Instaurer un revenu de base revient à distribuer à tous une somme d'argent sans exiger en retour un travail ; cela revient à déconnecter le revenu du travail. Or l'argent à partir duquel est financé le revenu de base provient du travail de nombreux travailleurs, quel que soit le mode de financement du revenu de base, car la valeur économique naît du travail. Si rien n'assure le fait qu'une partie importante de la population continue de travailler, c'est la possibilité même de financer le revenu de base qui s'effondre.

Citations

« Détacher le revenu du travail n'a pas de sens car le travail est le seul producteur de richesse, le seul producteur de valeur économique ; donc il y a forcément un lien entre le travail et le salaire. Le revenu de base est détaché de l'emploi. Le problème aujourd'hui du salaire c'est qu'il est lié à l'emploi pour beaucoup de la population ; et si vous liez le salaire à l'emploi, alors c'est le chantage à l'emploi en permanence. On le connaît bien aujourd'hui, Mittal ne fait pas vivre 20 000 personnes, c'est 20 000 personnes qui le font vivre ; et si on lie le salaire à l'emploi, on donne tous les pouvoirs aux propriétaires lucratifs, et c'est pour cela que tout mouvement syndical au cours du XX° siècle a été pour déconnecter le salaire de l'emploi et pour attacher le salaire à la personne. C'est nous qui produisons la valeur, ce n'est pas Mittal. »
Bernard Friot, « Ce soir ou jamais », 1970/01/01.

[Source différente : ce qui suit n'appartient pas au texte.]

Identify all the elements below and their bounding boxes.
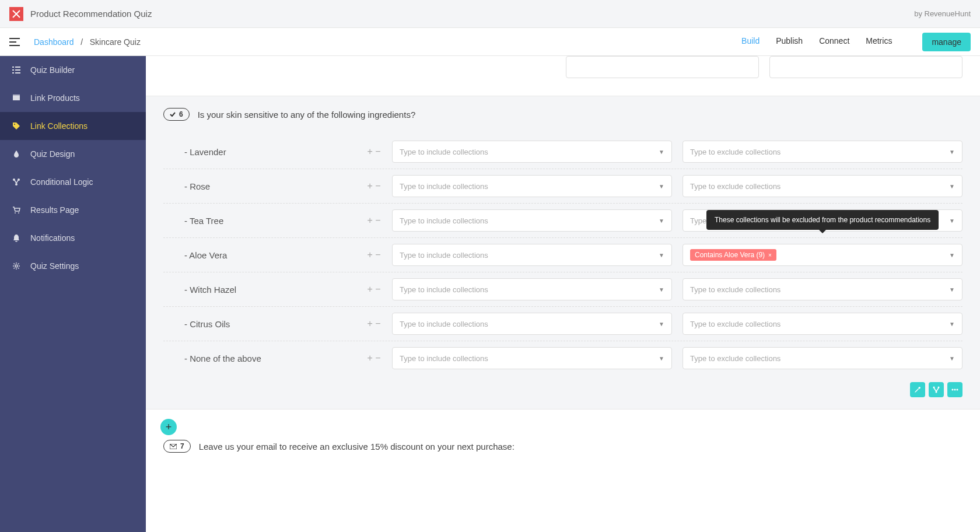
drop-icon xyxy=(12,149,21,159)
answer-label: - Citrus Oils xyxy=(163,319,356,329)
app-title: Product Recommendation Quiz xyxy=(30,9,914,19)
branch-icon xyxy=(12,177,21,187)
wrench-icon[interactable] xyxy=(910,382,925,397)
breadcrumb-current: Skincare Quiz xyxy=(90,37,141,47)
question-number-badge: 7 xyxy=(163,440,191,453)
sidebar-item-label: Link Collections xyxy=(30,121,88,131)
question-number-text: 6 xyxy=(179,110,183,118)
prev-include-select[interactable] xyxy=(566,56,759,78)
include-collections-select[interactable]: Type to include collections▼ xyxy=(392,347,672,369)
plus-minus-icon[interactable]: + − xyxy=(366,181,382,191)
svg-point-13 xyxy=(18,212,19,214)
exclude-collections-select[interactable]: Type to exclude collections▼ xyxy=(682,175,963,197)
by-text: by RevenueHunt xyxy=(914,9,971,18)
question-number-text: 7 xyxy=(180,442,184,450)
plus-minus-icon[interactable]: + − xyxy=(366,215,382,226)
tag-remove-icon[interactable]: × xyxy=(768,252,772,258)
plus-minus-icon[interactable]: + − xyxy=(366,250,382,260)
sidebar-item-label: Conditional Logic xyxy=(30,177,93,187)
svg-point-19 xyxy=(954,389,956,391)
exclude-collections-select[interactable]: Type to exclude collections▼ xyxy=(682,278,963,300)
prev-exclude-select[interactable] xyxy=(769,56,963,78)
sidebar: Quiz Builder Link Products Link Collecti… xyxy=(0,56,146,532)
exclude-collections-select[interactable]: Type to exclude collections▼ xyxy=(682,313,963,335)
tab-connect[interactable]: Connect xyxy=(819,36,849,48)
svg-point-18 xyxy=(952,389,954,391)
sidebar-item-label: Link Products xyxy=(30,93,80,103)
sidebar-item-quiz-builder[interactable]: Quiz Builder xyxy=(0,56,146,84)
plus-minus-icon[interactable]: + − xyxy=(366,284,382,295)
svg-point-11 xyxy=(15,183,18,186)
exclude-collections-select[interactable]: Type to exclude collections▼ xyxy=(682,347,963,369)
breadcrumb-dashboard[interactable]: Dashboard xyxy=(34,37,74,47)
list-icon xyxy=(12,65,21,75)
sidebar-item-label: Quiz Settings xyxy=(30,261,79,271)
svg-rect-3 xyxy=(15,69,20,71)
sidebar-item-label: Quiz Builder xyxy=(30,65,75,75)
breadcrumb-separator: / xyxy=(76,37,87,47)
svg-point-12 xyxy=(15,212,16,214)
more-icon[interactable] xyxy=(947,382,963,397)
answer-row: - Aloe Vera+ −Type to include collection… xyxy=(163,238,963,272)
plus-minus-icon[interactable]: + − xyxy=(366,318,382,329)
tag-icon xyxy=(12,121,21,131)
envelope-icon xyxy=(170,444,177,449)
include-collections-select[interactable]: Type to include collections▼ xyxy=(392,313,672,335)
manage-button[interactable]: manage xyxy=(922,33,971,51)
include-collections-select[interactable]: Type to include collections▼ xyxy=(392,141,672,163)
top-bar: Product Recommendation Quiz by RevenueHu… xyxy=(0,0,980,28)
include-collections-select[interactable]: Type to include collections▼ xyxy=(392,278,672,300)
tab-publish[interactable]: Publish xyxy=(776,36,803,48)
svg-rect-2 xyxy=(12,69,14,71)
bell-icon xyxy=(12,233,21,243)
answer-row: - None of the above+ −Type to include co… xyxy=(163,341,963,375)
plus-minus-icon[interactable]: + − xyxy=(366,353,382,363)
app-logo xyxy=(9,7,23,21)
answer-row: - Rose+ −Type to include collections▼Typ… xyxy=(163,169,963,204)
sidebar-item-results-page[interactable]: Results Page xyxy=(0,196,146,224)
answer-label: - Tea Tree xyxy=(163,216,356,226)
svg-point-14 xyxy=(15,265,18,267)
answer-label: - Lavender xyxy=(163,147,356,157)
nav-tabs: Build Publish Connect Metrics manage xyxy=(741,33,971,51)
sidebar-item-link-collections[interactable]: Link Collections xyxy=(0,112,146,140)
gear-icon xyxy=(12,261,21,271)
svg-rect-4 xyxy=(12,72,14,74)
nav-bar: Dashboard / Skincare Quiz Build Publish … xyxy=(0,28,980,56)
include-collections-select[interactable]: Type to include collections▼ xyxy=(392,244,672,266)
menu-icon[interactable] xyxy=(9,38,20,46)
sidebar-item-label: Notifications xyxy=(30,233,75,243)
exclude-collections-select[interactable]: Contains Aloe Vera (9) ×▼ xyxy=(682,244,963,266)
answer-label: - Aloe Vera xyxy=(163,250,356,260)
include-collections-select[interactable]: Type to include collections▼ xyxy=(392,175,672,197)
include-collections-select[interactable]: Type to include collections▼ xyxy=(392,209,672,232)
breadcrumb: Dashboard / Skincare Quiz xyxy=(34,37,741,47)
question-text: Leave us your email to receive an exclus… xyxy=(199,442,514,452)
tab-build[interactable]: Build xyxy=(741,36,760,48)
tab-metrics[interactable]: Metrics xyxy=(866,36,892,48)
box-icon xyxy=(12,93,21,103)
sidebar-item-quiz-design[interactable]: Quiz Design xyxy=(0,140,146,168)
sidebar-item-notifications[interactable]: Notifications xyxy=(0,224,146,252)
question-text: Is your skin sensitive to any of the fol… xyxy=(198,110,416,120)
sidebar-item-link-products[interactable]: Link Products xyxy=(0,84,146,112)
question-action-icons xyxy=(163,375,963,397)
exclude-tag[interactable]: Contains Aloe Vera (9) × xyxy=(690,249,776,261)
svg-rect-0 xyxy=(12,66,14,68)
sidebar-item-conditional-logic[interactable]: Conditional Logic xyxy=(0,168,146,196)
answer-row: - Witch Hazel+ −Type to include collecti… xyxy=(163,272,963,307)
sidebar-item-label: Results Page xyxy=(30,205,79,215)
sidebar-item-label: Quiz Design xyxy=(30,149,75,159)
question-number-badge: 6 xyxy=(163,108,190,121)
svg-point-8 xyxy=(14,124,15,125)
plus-minus-icon[interactable]: + − xyxy=(366,146,382,157)
svg-rect-1 xyxy=(15,66,20,68)
exclude-collections-select[interactable]: Type to exclude collections▼ xyxy=(682,141,963,163)
logic-icon[interactable] xyxy=(929,382,944,397)
answer-row: - Citrus Oils+ −Type to include collecti… xyxy=(163,307,963,341)
answer-label: - Witch Hazel xyxy=(163,285,356,295)
question-6-section: 6 Is your skin sensitive to any of the f… xyxy=(146,96,980,410)
sidebar-item-quiz-settings[interactable]: Quiz Settings xyxy=(0,252,146,280)
check-icon xyxy=(170,112,176,117)
add-question-button[interactable]: + xyxy=(160,419,177,435)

« La valeur économique qu’on distribue ne provient que du travail collectif à l’échelle de la société. L’hypothèse d’inconditionnalité pour percevoir un revenu de base suppose qu’un individu pourrait autovalider les activités auxquelles il choisirait de s’adonner. Alexandre le bienheureux peut-il autovalider le fait qu’il reste dans son lit ou qu’il contemple les papillons ? La réponse est non. Ce n’est pas une simple question de morale, elle porte sur ce qui fait une société. Distribuer un revenu, c’est distribuer de la monnaie et cela exige une validation collective, que ce soit par le marché ou par la collectivité à travers une décision politique pour financer, par exemple, une éducation publique par l’impôt. Il n’y a pas d’autre façon de valider le versement d’un revenu monétaire. En outre, certains ont avancé l’idée que le revenu d’existence pourrait être une rente prélevée sur la masse de la richesse accumulée par l’humanité. Mais on ne verse pas un revenu en puisant sur un stock. Un revenu provient toujours d’un flux d’activité. Il y a là une méconnaissance du b.a.-ba des principes de l’économie politique, à savoir que seul le travail crée de la valeur économique qui peut ensuite être distribuée. Tous les revenus proviennent du travail humain, collectif. »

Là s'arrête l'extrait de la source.